Als 2006 der Gangster-Rapper Sido seine Maske fallen lässt, tritt ein bebrillter 26-Jähriger mit weichen Gesichtszügen ins Licht. Das hatte keiner erwartet. Der Künstler war bisher stets mit viel Spektakel unter einer verchromten ulkigen Totenschädelmaske aufgetreten und kritisierte mit rabiaten Hip-Hop Texten die Erwachsenenwelt. Bei Teens kam das an, doch die Erwachsenenwelt verschmähte ihn. Nach seiner Offenbarung wendete sich das Blatt bei den Erwachsenen. Auf einmal wurde er sogar von Bundestagsabgeordneten zum Dialog eingeladen.

 

Die Maske abzulegen verändert dich. Nicht nur, dass deine Erscheinung eine andere wird. Nicht nur, das Menschen einen anderen Umgang mit dem ehemals Maskierten pflegen. Auch deine Begegnung vor Gott wird verändert, ja erneuert. Die Verse aus dem 1. Johannesbrief 1,5-10 lehren dich viel über das Ablegen von Masken: Die Wahrheit wird groß gemacht. Ein Leben im Licht beginnt. Geschöpfe haben dann wieder Gemeinschaft mit ihrem Schöpfer.

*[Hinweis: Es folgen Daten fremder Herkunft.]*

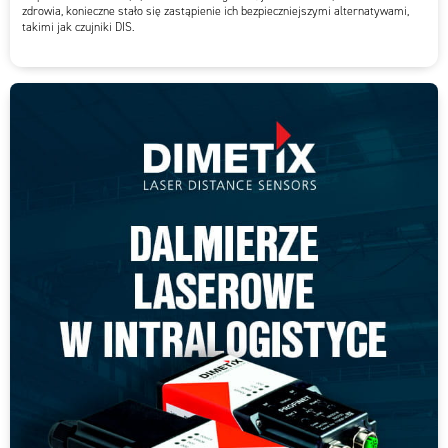
zdrowia, konieczne stało się zastąpienie ich bezpieczniejszymi alternatywami,
takimi jak czujniki DIS.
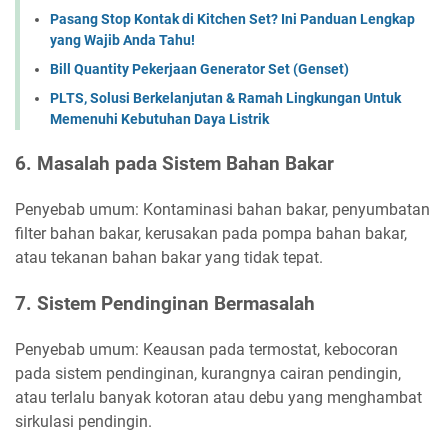
Pasang Stop Kontak di Kitchen Set? Ini Panduan Lengkap
yang Wajib Anda Tahu!
Bill Quantity Pekerjaan Generator Set (Genset)
PLTS, Solusi Berkelanjutan & Ramah Lingkungan Untuk
Memenuhi Kebutuhan Daya Listrik
6. Masalah pada Sistem Bahan Bakar
Penyebab umum: Kontaminasi bahan bakar, penyumbatan
filter bahan bakar, kerusakan pada pompa bahan bakar,
atau tekanan bahan bakar yang tidak tepat.
7. Sistem Pendinginan Bermasalah
Penyebab umum: Keausan pada termostat, kebocoran
pada sistem pendinginan, kurangnya cairan pendingin,
atau terlalu banyak kotoran atau debu yang menghambat
sirkulasi pendingin.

Gott fordert dich sogar mehrmals auf, die Machenschaften unter der Maske aufzudecken und so die Werke der Finsternis in seinem Licht zu enttarnen:

Und beteiligt euch unter keinen Umständen an irgendeinem Tun, das der Finsternis entstammt und daher keine guten Früchte hervorbringt. Deckt solches Tun vielmehr auf! […] Wird es aber bloßgestellt, dann wird es durch Gottes Licht offenbar; denn alles, was ans Licht kommt, kann selbst Licht werden – Eph 5,11-14

Gott will dich nicht entblößen, er will dich zur Freiheit bringen. In „Ich & meine Maske“ verarbeitet Sido seine Zeit mit Maske und stellt fest, dass die Maske ihn vollständig kontrollierte. Er war fremdbestimmt: „.. Ich bin jetzt dein Kopf, mach das deinem alten Kopf bewusst…“ sagt sie ihm. Genau das passiert unter der Maske. Der Song beschreibt auf fürchterliche Weise welchen Kampf Maskierte ausgesetzt sind: der Knechtschaft der Sünde. Davon will Gott befreien.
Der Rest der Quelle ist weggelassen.